Mansions taking flight
, I thought, recalling my oddly prophetic haiku with guilt, as if the act of writing had caused this disaster. Val’s response had been sanguine, ending with
the blackened remains of wealth / becoming honest
. But all I saw was tragedy and loss.
As I pulled into the hotel parking lot, a fire engine and a pumper truck screamed past on their way to the fire line, only five miles away. Their sirens added to the end-of-the-world flavor.
After parking, I hustled into the hotel’s cool, well-lit lobby. It was one of those pretty, antiseptic spaces through which people pass but don’t linger, like museums and funeral homes. To my red-adjusted eyes, its bright lighting and gypsum walls now glowed an odd minty green. I was glad, however, to be out of that Boschian gloom.
“I’m here to see Val Stregazzi,” I told the middle-aged woman at the front desk, and gave my name. She studied the computer monitor over the rims of her square glasses, and picked up the phone.
“There’s a Miss Paz here to see you,” she said into the mouthpiece. “Yes of course.” The woman set down the handset and pointed. “She’s in room 213. Just up those stairs and to the right, Miss.”
I thanked her and made my way to the door bearing that number.
Before I could knock, the door swung open to reveal Val, looking so changed I might not have recognized her on the street.
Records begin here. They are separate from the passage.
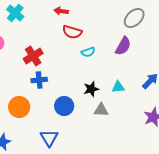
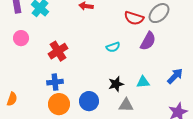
red semicircle: (72, 32) -> (134, 18), moved
blue cross: (39, 80) -> (55, 82), moved
orange circle: (19, 107) -> (59, 104), moved

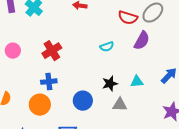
pink circle: (21, 38) -> (13, 51), moved
orange circle: (59, 104) -> (40, 105), moved

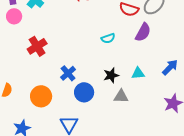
pink circle: (13, 51) -> (14, 16), moved
red cross: (52, 51) -> (37, 46), moved
blue cross: (49, 82) -> (68, 73), moved, turned -35

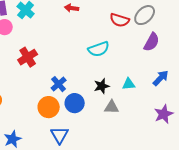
purple semicircle: (143, 32) -> (152, 42), moved
cyan semicircle: (108, 38) -> (99, 49), size x1.5
orange circle: (41, 96) -> (49, 107), moved

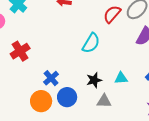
red semicircle: (120, 20) -> (112, 14), turned 114
cyan semicircle: (99, 49) -> (91, 43), turned -40

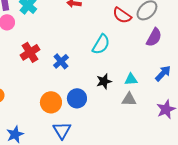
red semicircle: (112, 14) -> (122, 15), turned -96
blue cross: (51, 78) -> (61, 61), moved
gray triangle: (104, 101) -> (129, 99), moved

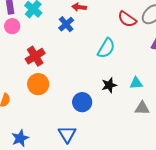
blue cross: (61, 61) -> (66, 24), moved
gray triangle: (129, 99) -> (142, 108), moved
orange circle: (51, 102) -> (38, 84), moved

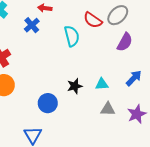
cyan semicircle: (106, 48) -> (72, 36), moved, turned -45

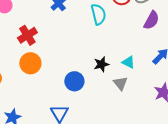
cyan triangle: (102, 84) -> (128, 62), turned 32
gray triangle: (108, 109) -> (120, 83), moved, turned 49

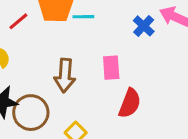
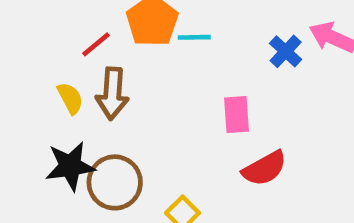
brown arrow: (65, 75) -> (112, 94), moved
red semicircle: (130, 103) -> (264, 168), turned 40

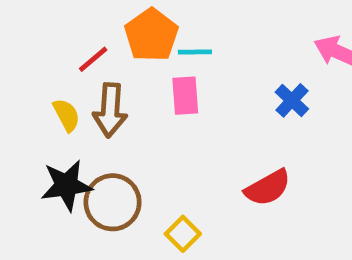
blue cross: (286, 51) -> (292, 100), moved
pink rectangle: (236, 115) -> (185, 96), moved

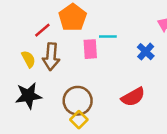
cyan line: (195, 52) -> (108, 36), moved
brown circle: (113, 202) -> (78, 101), moved
yellow square: (183, 234) -> (79, 120), moved

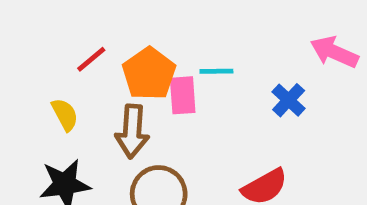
orange pentagon: (73, 18) -> (149, 74), moved
brown arrow: (51, 57) -> (132, 131), moved

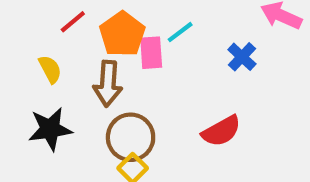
cyan line: (216, 71) -> (180, 32), turned -36

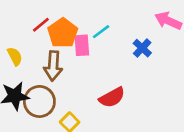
red line: (73, 22) -> (41, 25), moved
red semicircle: (221, 131) -> (112, 97), moved
brown circle: (131, 137) -> (39, 101), moved

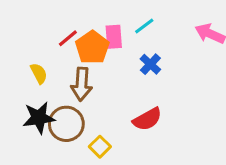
cyan line: (101, 32) -> (144, 26), moved
pink rectangle: (82, 45) -> (114, 37), moved
blue cross: (142, 48) -> (150, 64), moved

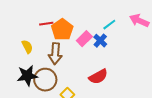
cyan line: (144, 26) -> (109, 25), moved
pink rectangle: (114, 37) -> (84, 39), moved, turned 49
red line: (68, 38) -> (46, 24), turned 32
It wasn’t the tee shirt and worn jeans, or the loose ponytail and lack of makeup, but her expression which spoke of profound change: a forced normality which couldn’t mask her shock, fatigue. Her eyes seemed to focus on a point far behind me. She was thinner, too.
The room behind Val was lit by a bedside light and the icy flicker of a muted television. Heavy white curtains covered the room’s large window. An air conditioner hummed.
“Hello, Koishi. Forgive me for being unprepared, I didn’t expect guests. Won’t you come in?” She made a welcoming gesture and moved aside to let me pass, before quietly closing the door behind me. “Can I offer you a drink?”